# Camaro at Rolex 24 Hours of Daytona



## A/FX Nut (May 28, 2004)

Hi Guys and Gals,

Been watching the 24 Hours of Daytona. Camaro is there and looking good until this morning. The #57 Steveson Automotive Chevy Camaro lost 5th gear and had to stop and make repairs. 

I like this kind of racing. Really interesting and exciting to watch. 

Still about 7 1/2 hours to go. You can watch it on Speed Channel.


----------



## 1976Cordoba (Sep 20, 2000)

YES the house has been filled the sound of racing all weekend and I LOVE it.

Go Camaros!


----------



## smoke14 (Aug 16, 2009)

15 mins to go! I've been up all night watching via Speedchannel streaming. Tons of lead changes, poor weather made exciting race action!
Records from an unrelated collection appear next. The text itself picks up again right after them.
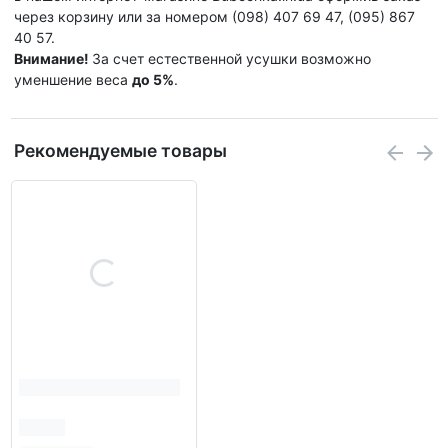
через корзину или за номером (098) 407 69 47, (095) 867
40 57.
Внимание!
За счет естественной усушки возможно
уменшение веса
до 5%
.
Рекомендуемые товары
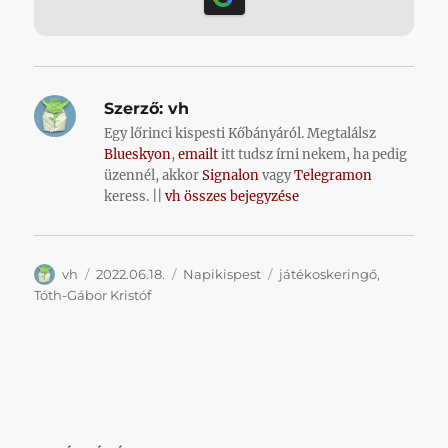
Szerző:
vh
Egy lőrinci kispesti Kőbányáról. Megtalálsz
Blueskyon
,
emailt
itt tudsz írni nekem, ha pedig
üzennél, akkor
Signalon
vagy
Telegramon
keress. ||
vh összes bejegyzése
Szerző
Közzétéve
Kategória
Címke
vh
2022.06.18.
Napikispest
játékoskeringő
,
Tóth-Gábor Kristóf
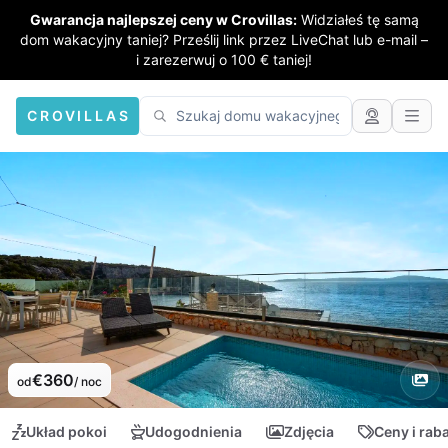
Gwarancja najlepszej ceny w Crovillas:
Widziałeś tę samą
dom wakacyjny taniej? Prześlij link przez LiveChat lub e-mail –
i zarezerwuj o 100 € taniej!
CROVILLAS
€360
od
/ noc
Układ pokoi
Udogodnienia
Zdjęcia
Ceny i rab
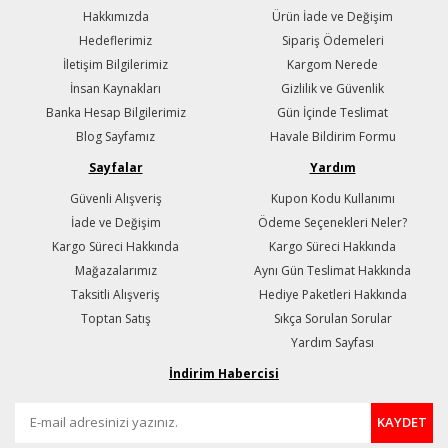
Hakkımızda
Ürün İade ve Değişim
Hedeflerimiz
Sipariş Ödemeleri
İletişim Bilgilerimiz
Kargom Nerede
İnsan Kaynakları
Gizlilik ve Güvenlik
Banka Hesap Bilgilerimiz
Gün İçinde Teslimat
Blog Sayfamız
Havale Bildirim Formu
Sayfalar
Yardım
Güvenli Alışveriş
Kupon Kodu Kullanımı
İade ve Değişim
Ödeme Seçenekleri Neler?
Kargo Süreci Hakkında
Kargo Süreci Hakkında
Mağazalarımız
Aynı Gün Teslimat Hakkında
Taksitli Alışveriş
Hediye Paketleri Hakkında
Toptan Satış
Sıkça Sorulan Sorular
Yardım Sayfası
İndirim Habercisi
KAYDET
Go Camaros :thumbsup::thumbsup:

the real-time digital x-ray device for checking drivers heads and necks involved in a wreck is waaay cool, I gotta look up the info on that!


----------



## smoke14 (Aug 16, 2009)

*Digital motion x-ray*

Here we go....http://www.dmxworks.com/


----------



## 1976Cordoba (Sep 20, 2000)

Congratulations to Porsche for two wins in a row! Anyone who can stick it to "Cheap" Ganassi is good by me.


----------



## Brian 1811 (Jan 17, 2009)

Awesome win by a debut team.


----------



## 82whiskey (Sep 6, 2009)

Comcast just hooked up my new service with Speed Channel today! 
How's that for timing!


----------



## A/FX Nut (May 28, 2004)

Stevenson Automotive Camaros took 4th and 10th place in GT. Mazda RX8 took the win in GT.


----------



## LeeRoy98 (Jul 8, 2005)

1976Cordoba said:


> Congratulations to Porsche for two wins in a row! Anyone who can stick it to "Cheap" Ganassi is good by me.
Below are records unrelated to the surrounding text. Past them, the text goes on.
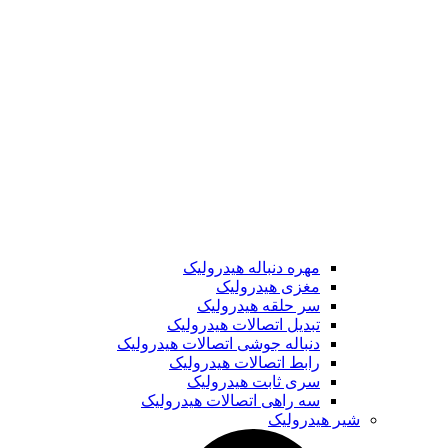
مهره دنباله هیدرولیک
مغزی هیدرولیک
سر حلقه هیدرولیک
تبدیل اتصالات هیدرولیک
دنباله جوشی اتصالات هیدرولیک
رابط اتصالات هیدرولیک
سری ثابت هیدرولیک
سه راهی اتصالات هیدرولیک
شیر هیدرولیک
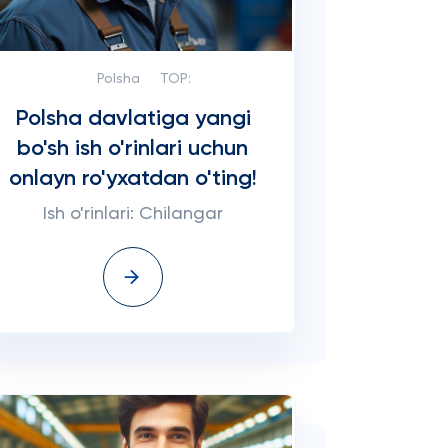
Polsha
TOP:
Polsha davlatiga yangi
bo'sh ish o'rinlari uchun
onlayn ro'yxatdan o'ting!
Ish o'rinlari: Chilangar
Ouch! Just curious, what is your beef with Ganassi Racing?

Gary
AKA LeeRoy98
www.marioncountyraceway.com


----------



## AfxToo (Aug 29, 2003)

> Mazda RX8 took the win in GT.


Zoom Zoom! Way to go on Wankel power.

The winning DP was running an SUV engine. Unsponsored, unheralded, overlooked, hidden behind the fawning press worshiping the creme de la creme celebrity drivers from other racing series, Action Express reminded us once again that on any given track, on any given day, when everyone is playing by the rules, when it comes down to man and machine versus another man and machine, anyone can win. 
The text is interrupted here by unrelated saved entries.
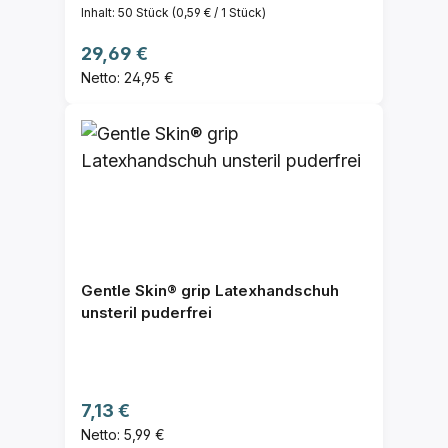
Inhalt:
50 Stück
(0,59 € / 1 Stück)
Regulärer Preis:
29,69 €
Netto: 24,95 €
Gentle Skin® grip Latexhandschuh
unsteril puderfrei
Regulärer Preis:
7,13 €
Netto: 5,99 €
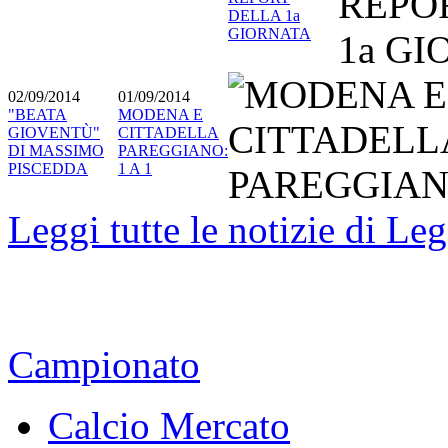
DELLA 1a
GIORNATA
02/09/2014
01/09/2014
"BEATA
MODENA E
GIOVENTÙ"
CITTADELLA
DI MASSIMO
PAREGGIANO:
PISCEDDA
1 A 1
Leggi tutte le notizie di Le
Campionato
Calcio Mercato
I hope the next big race at Daytona in a couple of weeks has a similar outcome, with an underdog pulling a huge upset.


----------



## roadrner (Jul 21, 1999)

Any availble pic of the Camaro?  rr


----------



## MomentumRacing (Nov 17, 2009)

I landed yesterday after doing 45 hours straight. I work for a Camaro team on the Continental Tire Series (race will be aired Feb 13th on SPEED). I then engineered a DP team for the 24... Grand-Am is a great series, if not for the racing, for the diversity of cars it offers, with even more new cars on the way (look for mercedes and a Challenger in GT later this year!) It's going to be a really good season once things get rolling.

Brial1811... Action Express is only new in name. That is actually the 2nd Brumos car from last year, same team... just a new name and number.


----------



## MomentumRacing (Nov 17, 2009)




----------



## Slott V (Feb 3, 2005)

Ya Baby it's awesome to see the Camaro back in racing. Been monitoring the build of the Stevenson Camaro GT-R's for a while now and it's great to see them do well at Daytona.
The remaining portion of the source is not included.